» **EXTRACTED MATERIAL**
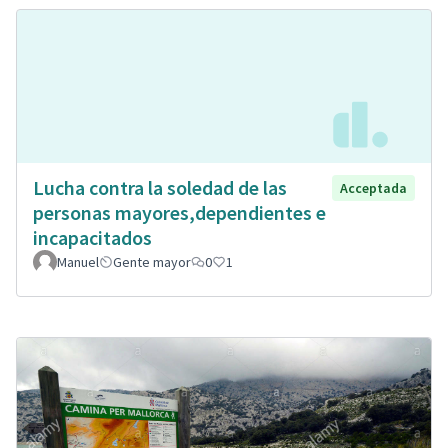
Lucha contra la soledad de las
Acceptada
personas mayores,dependientes e
incapacitados
Manuel
Gente mayor
0
1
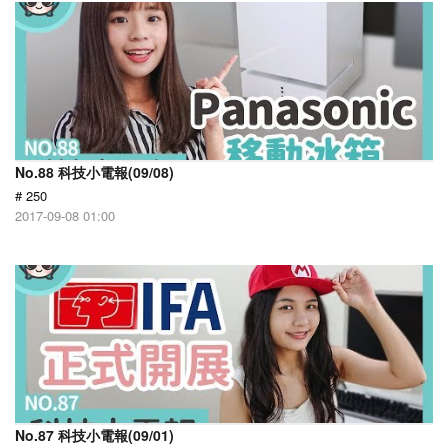
No.88 科技小電報(09/08)
# 250
2017-09-08 01:00
No.87 科技小電報(09/01)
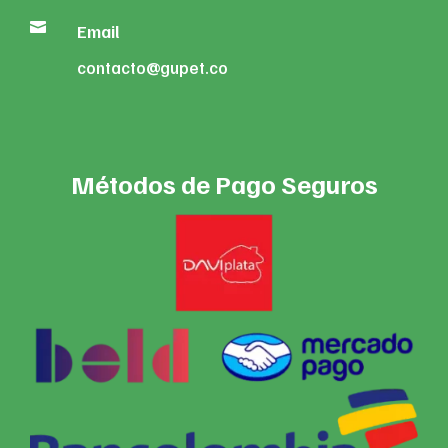

Email
contacto@gupet.co
Métodos de Pago Seguros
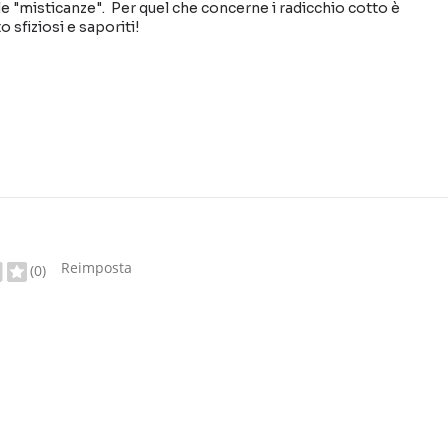
le "misticanze". Per quel che concerne i radicchio cotto è
o sfiziosi e saporiti!
Reimposta
(0)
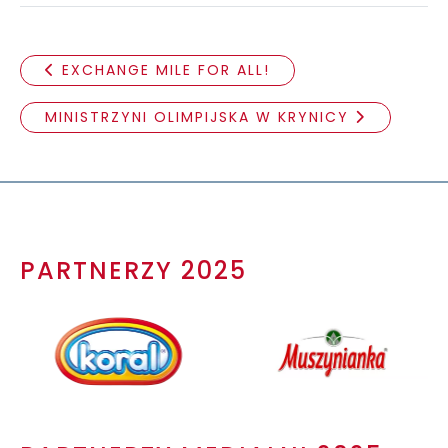
EXCHANGE MILE FOR ALL!
MINISTRZYNI OLIMPIJSKA W KRYNICY
PARTNERZY 2025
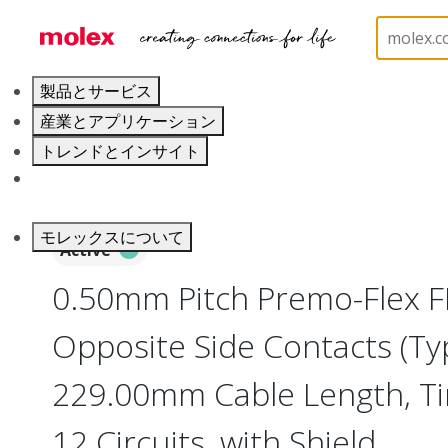
ホーム
Wire and Cable
Flat-Flexible Cable (FFC)
製品とサービス
産業とアプリケーション
トレンドとインサイト
キャリア
モレックスについて
Active
0.50mm Pitch Premo-Flex F
Opposite Side Contacts (Ty
229.00mm Cable Length, Tin 
12 Circuits, with Shield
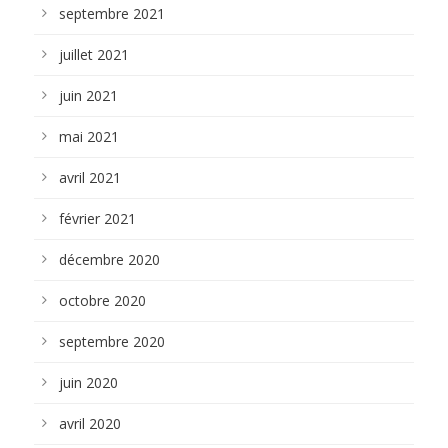
septembre 2021
juillet 2021
juin 2021
mai 2021
avril 2021
février 2021
décembre 2020
octobre 2020
septembre 2020
juin 2020
avril 2020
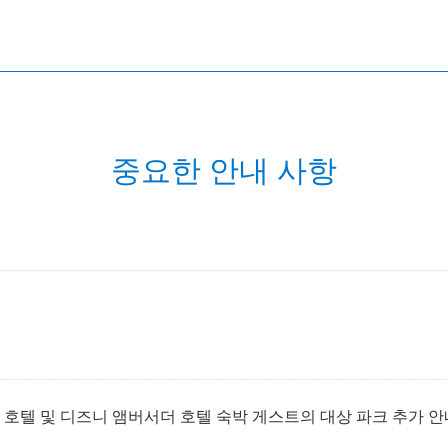
중요한 안내 사항
 호텔 및 디즈니 앰버서더 호텔 숙박 게스트의 대상 파크 추가 안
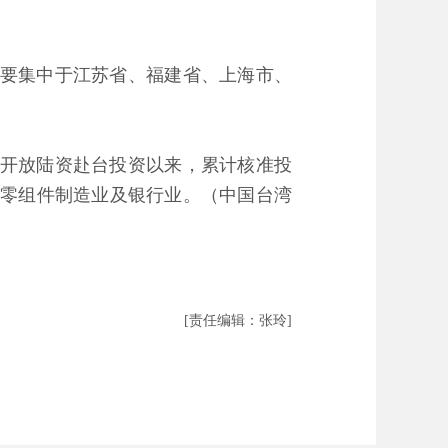
主要集中于江苏省、福建省、上海市、
0日开放陆资赴台投资以来，累计核准投
电子零组件制造业及银行业。（中国台湾
[责任编辑：张玲]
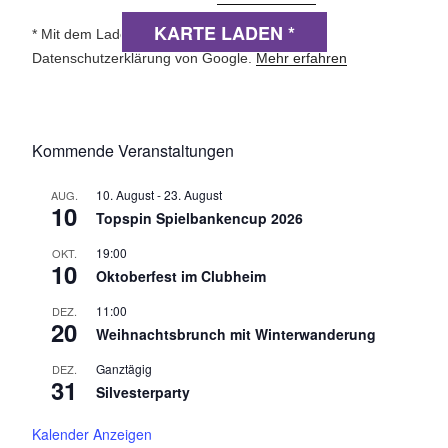
KARTE LADEN *
* Mit dem Laden der Karte akzeptierst du die
Datenschutzerklärung von Google.
Mehr erfahren
Kommende Veranstaltungen
10. August
-
23. August
AUG.
10
Topspin Spielbankencup 2026
19:00
OKT.
10
Oktoberfest im Clubheim
11:00
DEZ.
20
Weihnachtsbrunch mit Winterwanderung
Ganztägig
DEZ.
31
Silvesterparty
Kalender Anzeigen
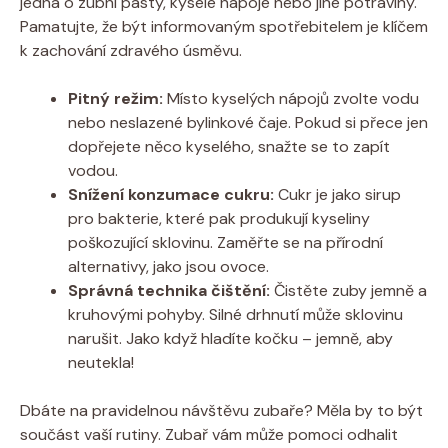
jedná o zubní pasty, kyselé nápoje nebo jiné potraviny.
Pamatujte, že být informovaným spotřebitelem je klíčem
k zachování zdravého úsměvu.
Pitný režim:
Místo kyselých nápojů zvolte vodu
nebo neslazené bylinkové čaje. Pokud si přece jen
dopřejete něco kyselého, snažte se to zapít
vodou.
Snížení konzumace cukru:
Cukr je jako sirup
pro bakterie, které pak produkují kyseliny
poškozující sklovinu. Zaměřte se na přírodní
alternativy, jako jsou ovoce.
Správná technika čištění:
Čistěte zuby jemně a
kruhovými pohyby. Silné drhnutí může sklovinu
narušit. Jako když hladíte kočku – jemně, aby
neutekla!
Dbáte na pravidelnou návštěvu zubaře? Měla by to být
součást vaší rutiny. Zubař vám může pomoci odhalit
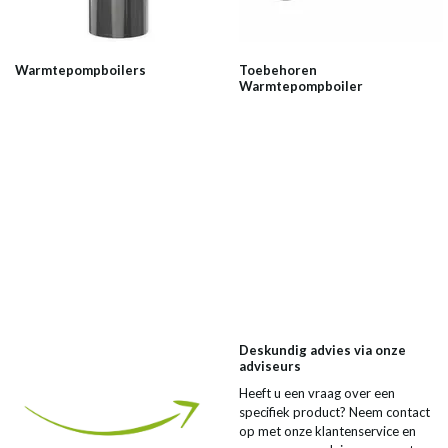
Warmtepompboilers
Toebehoren
Warmtepompboiler
Deskundig advies via onze
adviseurs
Heeft u een vraag over een
specifiek product? Neem contact
op met onze klantenservice en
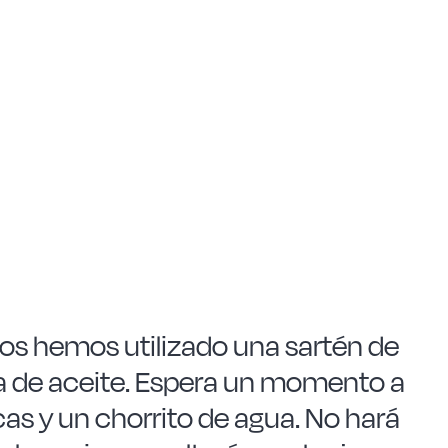
ros hemos utilizado una sartén de
a de aceite. Espera un momento a
cas y un chorrito de agua. No hará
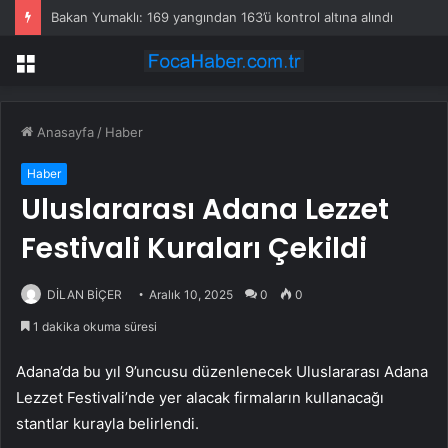
Bakan Yumaklı: 169 yangından 163’ü kontrol altına alındı
Menü
Anasayfa
/
Haber
Haber
Uluslararası Adana Lezzet
Festivali Kuraları Çekildi
DİLAN BİÇER
Aralık 10, 2025
0
0
1 dakika okuma süresi
Adana’da bu yıl 9’uncusu düzenlenecek Uluslararası Adana
Lezzet Festivali’nde yer alacak firmaların kullanacağı
stantlar kurayla belirlendi.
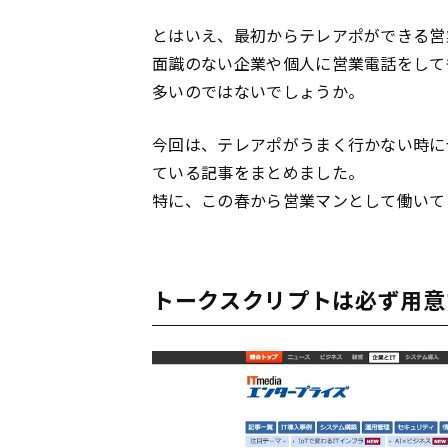
とはいえ、最初からテレアポができる営
面識のない企業や個人に営業電話をして
多いのではないでしょうか。
今回は、テレアポがうまく行かない時に
ている記事をまとめました。
特に、この春から営業マンとして働いて
トークスクリプトは必ず用意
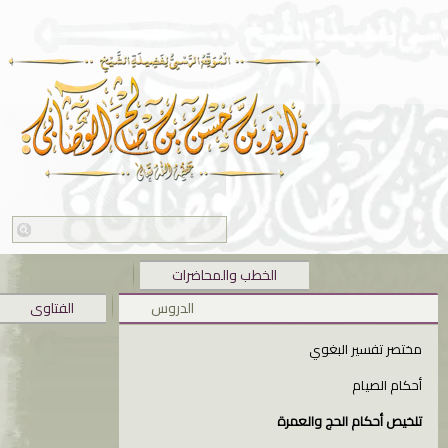
الخطب والمحاضرات
الدروس
الفتاوى
مختصر تفسير البغوي
أحكام الصيام
تلخيص أحكام الحج والعمرة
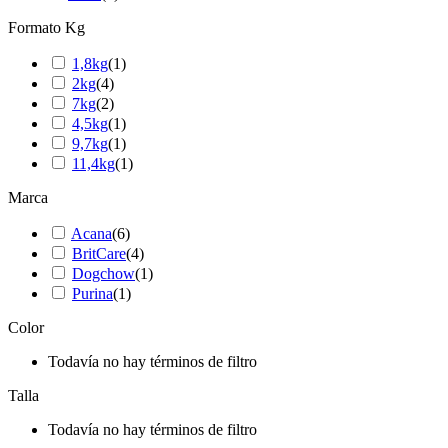
Formato Kg
1,8kg
(
1
)
2kg
(
4
)
7kg
(
2
)
4,5kg
(
1
)
9,7kg
(
1
)
11,4kg
(
1
)
Marca
Acana
(
6
)
BritCare
(
4
)
Dogchow
(
1
)
Purina
(
1
)
Color
Todavía no hay términos de filtro
Talla
Todavía no hay términos de filtro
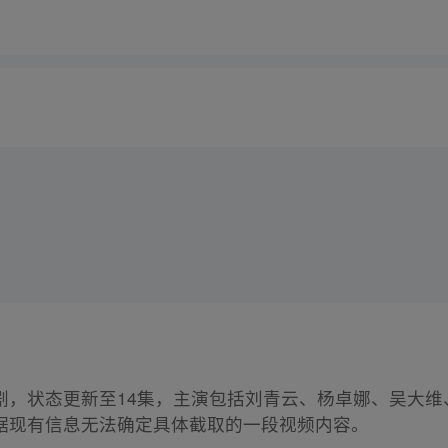
剧，状态更新至14集，主演包括刘青云、杨卓娜、吴大
据现有信息无法确定具体截取的一段视频内容。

» **EXERCISE GOAL**
What lines above mention "Adana"? Copy each one.

» **RESULT OF THE TASK**
Uluslararası Adana Lezzet
Adana’da bu yıl 9’uncusu düzenlenecek Uluslararası Adana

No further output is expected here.